▶ _AVAILABLE DATA_:
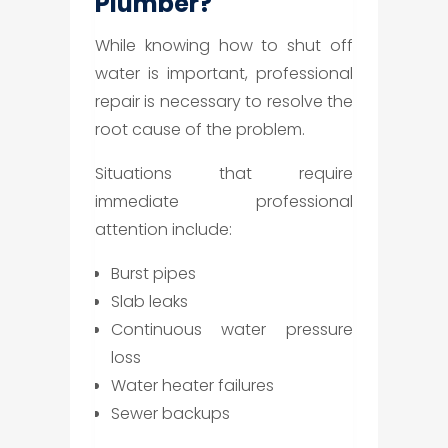
Plumber?
While knowing how to shut off
water is important, professional
repair is necessary to resolve the
root cause of the problem.
Situations that require
immediate professional
attention include:
Burst pipes
Slab leaks
Continuous water pressure
loss
Water heater failures
Sewer backups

▶ _EXERCISE DESCRIPTION_:
Pull every line containing "professional" from the entries above and copy it.

▶ _ANSWER TO THIS EXERCISE_:
water is important, professional
immediate professional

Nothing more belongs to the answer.